Using the average flow rates at each outlet and the flow analysis in a network of vessels given in36, we are able to calculate the steady RC values for each outlet. Our numerical observations, however, showed that the steady RC values do not perform well in the vasculature with the dissection, where the flow dynamics is significantly affected by the presence of the false lumen. Taking advantage of flow waveforms at the outlets, we computed time-dependent R(t)C values to reproduce the flow waveforms more effectively (shown in Fig. 14). A zero-flux Neumann boundary condition for velocity was considered at each outlet.
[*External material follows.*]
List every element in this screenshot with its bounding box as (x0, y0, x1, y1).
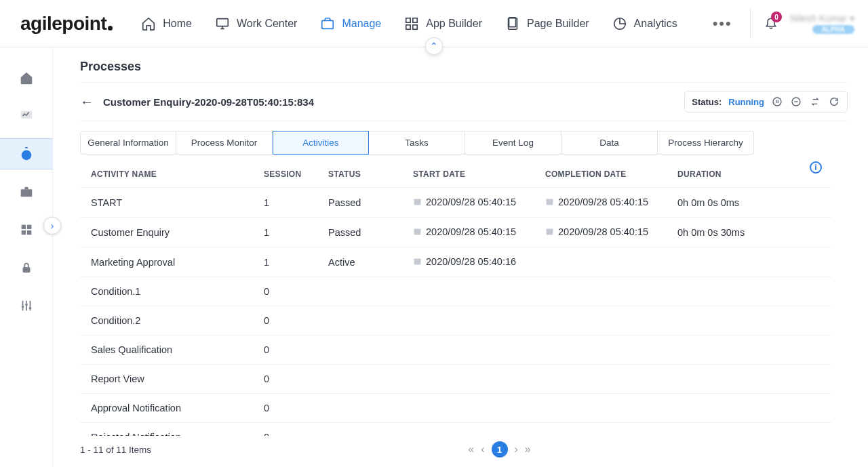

At the proximal inlet, the insertion of platelets is governed by the inlet flow waveform and by a master profile for platelets distribution taking into account the margination of platelets in the proximal suprarenal aorta18. Further, to solve the transport of Fbg and platelets within the false lumen using Eq. (9), we assumed zero concentration at the proximal inlet and a zero-flux Neumann boundary condition at each outlet.

Data Availability

All data generated or analyzed during this study are included in this published article (and its Supplementary Information files).